Repeat each entry exactly; omit all pictures.

-- DATA PROVIDED follows --

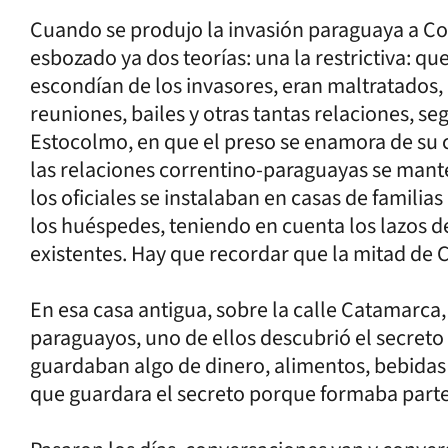
Cuando se produjo la invasión paraguaya a Co
esbozado ya dos teorías: una la restrictiva: que
escondían de los invasores, eran maltratados, 
reuniones, bailes y otras tantas relaciones, 
Estocolmo, en que el preso se enamora de su
las relaciones correntino-paraguayas se mante
los oficiales se instalaban en casas de familia
los huéspedes, teniendo en cuenta los lazos d
existentes. Hay que recordar que la mitad de 
En esa casa antigua, sobre la calle Catamarca
paraguayos, uno de ellos descubrió el secreto
guardaban algo de dinero, alimentos, bebidas y
que guardara el secreto porque formaba parte 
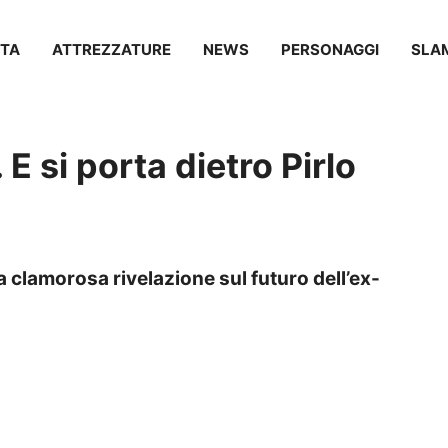
TA
ATTREZZATURE
NEWS
PERSONAGGI
SLA
 E si porta dietro Pirlo
 la clamorosa rivelazione sul futuro dell’ex-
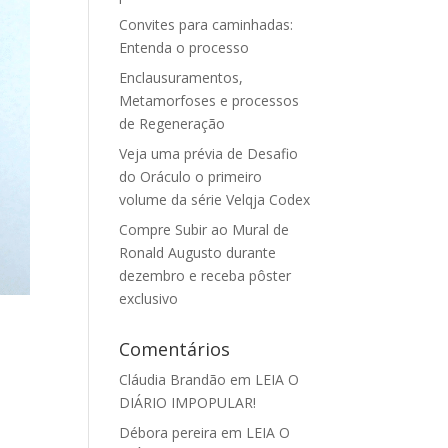
Convites para caminhadas:
Entenda o processo
Enclausuramentos,
Metamorfoses e processos
de Regeneração
Veja uma prévia de Desafio
do Oráculo o primeiro
volume da série Velqja Codex
Compre Subir ao Mural de
Ronald Augusto durante
dezembro e receba pôster
exclusivo
Comentários
Cláudia Brandão
em
LEIA O
DIÁRIO IMPOPULAR!
Débora pereira
em
LEIA O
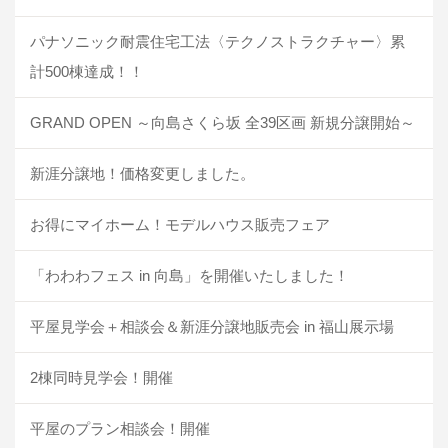
パナソニック耐震住宅工法〈テクノストラクチャー〉累
計500棟達成！！
GRAND OPEN ～向島さくら坂 全39区画 新規分譲開始～
新涯分譲地！価格変更しました。
お得にマイホーム！モデルハウス販売フェア
「わわわフェス in 向島」を開催いたしました！
平屋見学会＋相談会＆新涯分譲地販売会 in 福山展示場
2棟同時見学会！開催
平屋のプラン相談会！開催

-- DATA PROVIDED concluded --

## ANSWER SECTION
Cuando se produjo la invasión paraguaya a Co
esbozado ya dos teorías: una la restrictiva: que
escondían de los invasores, eran maltratados, 
reuniones, bailes y otras tantas relaciones, 
Estocolmo, en que el preso se enamora de su
las relaciones correntino-paraguayas se mante
los oficiales se instalaban en casas de familia
los huéspedes, teniendo en cuenta los lazos d
existentes. Hay que recordar que la mitad de 
En esa casa antigua, sobre la calle Catamarca
paraguayos, uno de ellos descubrió el secreto
guardaban algo de dinero, alimentos, bebidas y
que guardara el secreto porque formaba parte 
TA
ATTREZZATURE
NEWS
PERSONAGGI
SLA
 E si porta dietro Pirlo
 la clamorosa rivelazione sul futuro dell’ex-
Convites para caminhadas:
Entenda o processo
Enclausuramentos,
Metamorfoses e processos
de Regeneração
Veja uma prévia de Desafio
do Oráculo o primeiro
volume da série Velqja Codex
Compre Subir ao Mural de
Ronald Augusto durante
dezembro e receba pôster
exclusivo
Comentários
Cláudia Brandão
em
LEIA O
DIÁRIO IMPOPULAR!
Débora pereira
em
LEIA O
パナソニック耐震住宅工法〈テクノストラクチャー〉累
計500棟達成！！
GRAND OPEN ～向島さくら坂 全39区画 新規分譲開始～
新涯分譲地！価格変更しました。
お得にマイホーム！モデルハウス販売フェア
「わわわフェス in 向島」を開催いたしました！
平屋見学会＋相談会＆新涯分譲地販売会 in 福山展示場
2棟同時見学会！開催
平屋のプラン相談会！開催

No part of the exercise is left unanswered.